▶ [What the task requires]:
Would you reproduce all of the entries exactly?

################

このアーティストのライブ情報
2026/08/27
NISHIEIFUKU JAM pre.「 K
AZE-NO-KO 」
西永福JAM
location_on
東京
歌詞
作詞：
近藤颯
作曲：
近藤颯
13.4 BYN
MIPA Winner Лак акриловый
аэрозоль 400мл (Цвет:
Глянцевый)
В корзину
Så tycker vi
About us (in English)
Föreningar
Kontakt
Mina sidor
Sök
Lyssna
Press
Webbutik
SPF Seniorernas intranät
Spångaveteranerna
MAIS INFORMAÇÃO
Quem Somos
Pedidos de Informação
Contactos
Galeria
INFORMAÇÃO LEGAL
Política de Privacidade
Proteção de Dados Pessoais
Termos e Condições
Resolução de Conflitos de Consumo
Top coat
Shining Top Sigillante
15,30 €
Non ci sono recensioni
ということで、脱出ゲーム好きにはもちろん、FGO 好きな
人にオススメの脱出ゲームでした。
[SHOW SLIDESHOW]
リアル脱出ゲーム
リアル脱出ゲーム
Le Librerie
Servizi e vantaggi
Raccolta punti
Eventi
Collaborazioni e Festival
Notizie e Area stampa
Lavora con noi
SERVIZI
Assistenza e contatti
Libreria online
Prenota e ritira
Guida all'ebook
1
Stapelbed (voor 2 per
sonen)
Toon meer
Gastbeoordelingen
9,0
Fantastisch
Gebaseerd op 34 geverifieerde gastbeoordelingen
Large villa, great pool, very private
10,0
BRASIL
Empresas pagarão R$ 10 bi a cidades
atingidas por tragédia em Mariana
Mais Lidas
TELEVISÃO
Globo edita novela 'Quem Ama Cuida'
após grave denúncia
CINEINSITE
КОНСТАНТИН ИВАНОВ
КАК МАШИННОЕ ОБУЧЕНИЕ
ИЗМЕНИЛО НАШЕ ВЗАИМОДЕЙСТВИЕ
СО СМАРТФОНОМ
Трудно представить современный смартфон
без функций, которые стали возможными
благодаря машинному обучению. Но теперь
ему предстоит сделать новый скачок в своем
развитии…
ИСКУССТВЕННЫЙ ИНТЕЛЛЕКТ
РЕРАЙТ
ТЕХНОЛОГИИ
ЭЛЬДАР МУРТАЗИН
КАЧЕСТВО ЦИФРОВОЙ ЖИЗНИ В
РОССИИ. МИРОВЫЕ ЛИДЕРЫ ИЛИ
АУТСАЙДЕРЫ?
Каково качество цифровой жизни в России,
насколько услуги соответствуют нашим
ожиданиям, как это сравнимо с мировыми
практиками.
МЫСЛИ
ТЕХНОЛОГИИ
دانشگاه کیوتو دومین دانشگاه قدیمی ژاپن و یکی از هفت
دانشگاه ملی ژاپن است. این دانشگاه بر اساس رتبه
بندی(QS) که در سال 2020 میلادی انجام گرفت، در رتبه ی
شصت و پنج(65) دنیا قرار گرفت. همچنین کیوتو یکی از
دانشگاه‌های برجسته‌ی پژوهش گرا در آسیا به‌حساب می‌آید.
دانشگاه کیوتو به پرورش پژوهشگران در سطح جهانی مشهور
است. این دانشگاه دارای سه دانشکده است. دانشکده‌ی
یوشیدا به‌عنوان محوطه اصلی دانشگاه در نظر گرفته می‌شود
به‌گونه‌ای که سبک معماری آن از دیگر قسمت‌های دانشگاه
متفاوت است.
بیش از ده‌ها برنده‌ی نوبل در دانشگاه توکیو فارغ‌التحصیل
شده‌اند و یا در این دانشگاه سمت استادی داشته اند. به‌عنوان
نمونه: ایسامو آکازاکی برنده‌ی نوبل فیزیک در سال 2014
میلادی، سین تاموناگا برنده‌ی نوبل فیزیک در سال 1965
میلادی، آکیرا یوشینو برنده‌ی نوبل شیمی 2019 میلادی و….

################

▶ [Result]:
このアーティストのライブ情報
2026/08/27
NISHIEIFUKU JAM pre.「 K
AZE-NO-KO 」
西永福JAM
location_on
東京
歌詞
作詞：
近藤颯
作曲：
近藤颯
13.4 BYN
MIPA Winner Лак акриловый
аэрозоль 400мл (Цвет:
Глянцевый)
В корзину
Så tycker vi
About us (in English)
Föreningar
Kontakt
Mina sidor
Sök
Lyssna
Press
Webbutik
SPF Seniorernas intranät
Spångaveteranerna
MAIS INFORMAÇÃO
Quem Somos
Pedidos de Informação
Contactos
Galeria
INFORMAÇÃO LEGAL
Política de Privacidade
Proteção de Dados Pessoais
Termos e Condições
Resolução de Conflitos de Consumo
Top coat
Shining Top Sigillante
15,30 €
Non ci sono recensioni
ということで、脱出ゲーム好きにはもちろん、FGO 好きな
人にオススメの脱出ゲームでした。
[SHOW SLIDESHOW]
リアル脱出ゲーム
リアル脱出ゲーム
Le Librerie
Servizi e vantaggi
Raccolta punti
Eventi
Collaborazioni e Festival
Notizie e Area stampa
Lavora con noi
SERVIZI
Assistenza e contatti
Libreria online
Prenota e ritira
Guida all'ebook
1
Stapelbed (voor 2 per
sonen)
Toon meer
Gastbeoordelingen
9,0
Fantastisch
Gebaseerd op 34 geverifieerde gastbeoordelingen
Large villa, great pool, very private
10,0
BRASIL
Empresas pagarão R$ 10 bi a cidades
atingidas por tragédia em Mariana
Mais Lidas
TELEVISÃO
Globo edita novela 'Quem Ama Cuida'
após grave denúncia
CINEINSITE
КОНСТАНТИН ИВАНОВ
КАК МАШИННОЕ ОБУЧЕНИЕ
ИЗМЕНИЛО НАШЕ ВЗАИМОДЕЙСТВИЕ
СО СМАРТФОНОМ
Трудно представить современный смартфон
без функций, которые стали возможными
благодаря машинному обучению. Но теперь
ему предстоит сделать новый скачок в своем
развитии…
ИСКУССТВЕННЫЙ ИНТЕЛЛЕКТ
РЕРАЙТ
ТЕХНОЛОГИИ
ЭЛЬДАР МУРТАЗИН
КАЧЕСТВО ЦИФРОВОЙ ЖИЗНИ В
РОССИИ. МИРОВЫЕ ЛИДЕРЫ ИЛИ
АУТСАЙДЕРЫ?
Каково качество цифровой жизни в России,
насколько услуги соответствуют нашим
ожиданиям, как это сравнимо с мировыми
практиками.
МЫСЛИ
ТЕХНОЛОГИИ
دانشگاه کیوتو دومین دانشگاه قدیمی ژاپن و یکی از هفت
دانشگاه ملی ژاپن است. این دانشگاه بر اساس رتبه
بندی(QS) که در سال 2020 میلادی انجام گرفت، در رتبه ی
شصت و پنج(65) دنیا قرار گرفت. همچنین کیوتو یکی از
دانشگاه‌های برجسته‌ی پژوهش گرا در آسیا به‌حساب می‌آید.
دانشگاه کیوتو به پرورش پژوهشگران در سطح جهانی مشهور
است. این دانشگاه دارای سه دانشکده است. دانشکده‌ی
یوشیدا به‌عنوان محوطه اصلی دانشگاه در نظر گرفته می‌شود
به‌گونه‌ای که سبک معماری آن از دیگر قسمت‌های دانشگاه
متفاوت است.
بیش از ده‌ها برنده‌ی نوبل در دانشگاه توکیو فارغ‌التحصیل
شده‌اند و یا در این دانشگاه سمت استادی داشته اند. به‌عنوان
نمونه: ایسامو آکازاکی برنده‌ی نوبل فیزیک در سال 2014
میلادی، سین تاموناگا برنده‌ی نوبل فیزیک در سال 1965
میلادی، آکیرا یوشینو برنده‌ی نوبل شیمی 2019 میلادی و….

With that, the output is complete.